[MATERIAL SHOWN]
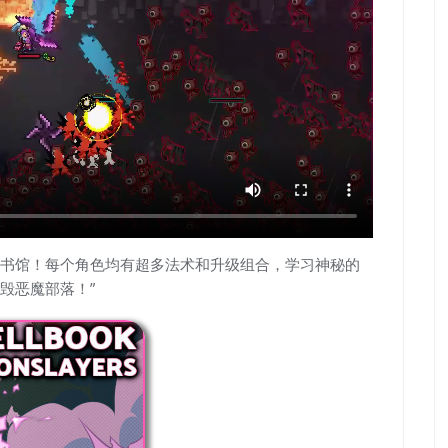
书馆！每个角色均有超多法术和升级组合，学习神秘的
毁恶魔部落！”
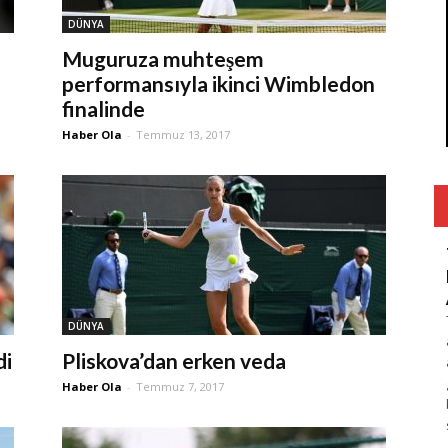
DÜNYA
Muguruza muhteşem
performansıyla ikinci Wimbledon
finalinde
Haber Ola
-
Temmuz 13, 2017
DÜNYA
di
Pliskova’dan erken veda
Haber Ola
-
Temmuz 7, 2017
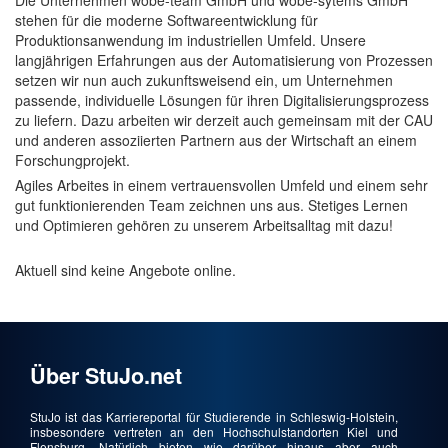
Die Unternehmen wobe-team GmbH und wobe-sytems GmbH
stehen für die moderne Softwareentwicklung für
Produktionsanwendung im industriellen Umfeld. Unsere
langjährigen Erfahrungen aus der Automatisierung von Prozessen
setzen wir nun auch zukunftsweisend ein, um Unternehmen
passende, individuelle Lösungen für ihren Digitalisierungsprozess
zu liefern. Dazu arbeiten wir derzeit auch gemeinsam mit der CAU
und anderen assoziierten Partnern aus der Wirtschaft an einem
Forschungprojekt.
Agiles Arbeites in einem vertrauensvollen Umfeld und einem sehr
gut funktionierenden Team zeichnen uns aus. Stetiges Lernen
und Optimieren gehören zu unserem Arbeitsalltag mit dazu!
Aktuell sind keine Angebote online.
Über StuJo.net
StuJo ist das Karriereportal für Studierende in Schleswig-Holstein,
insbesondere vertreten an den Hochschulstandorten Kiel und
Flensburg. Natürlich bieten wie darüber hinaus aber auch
[/MATERIAL SHOWN]
[MATERIAL SHOWN]
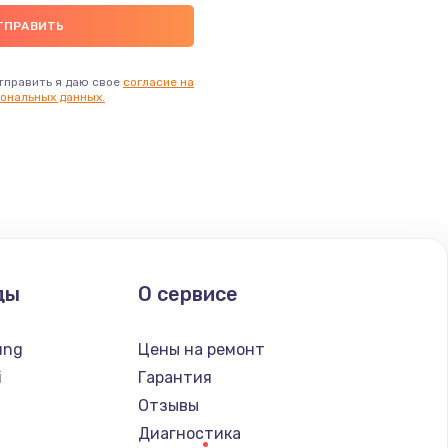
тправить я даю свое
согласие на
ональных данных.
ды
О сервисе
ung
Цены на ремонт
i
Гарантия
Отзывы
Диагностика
[/MATERIAL SHOWN]
[MATERIAL SHOWN]
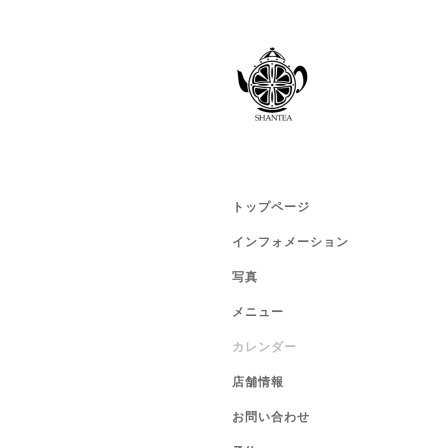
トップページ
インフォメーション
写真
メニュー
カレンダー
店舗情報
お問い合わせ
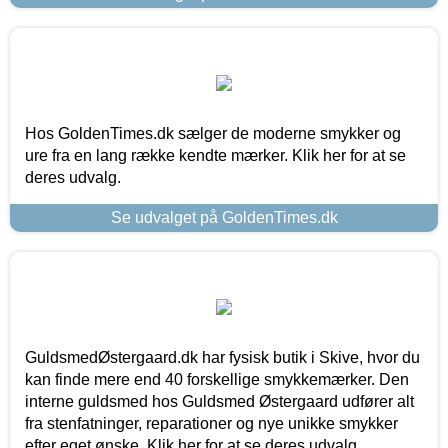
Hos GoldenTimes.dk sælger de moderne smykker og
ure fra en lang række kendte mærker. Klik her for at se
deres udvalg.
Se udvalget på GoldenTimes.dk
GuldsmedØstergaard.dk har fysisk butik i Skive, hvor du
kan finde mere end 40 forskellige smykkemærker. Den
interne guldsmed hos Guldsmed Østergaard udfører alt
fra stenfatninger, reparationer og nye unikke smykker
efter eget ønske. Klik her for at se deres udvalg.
[/MATERIAL SHOWN]
EXERCISE: The answer should be nothing but the number of lines in this data that include "GoldenTimes".

ANSWER SECTION: 2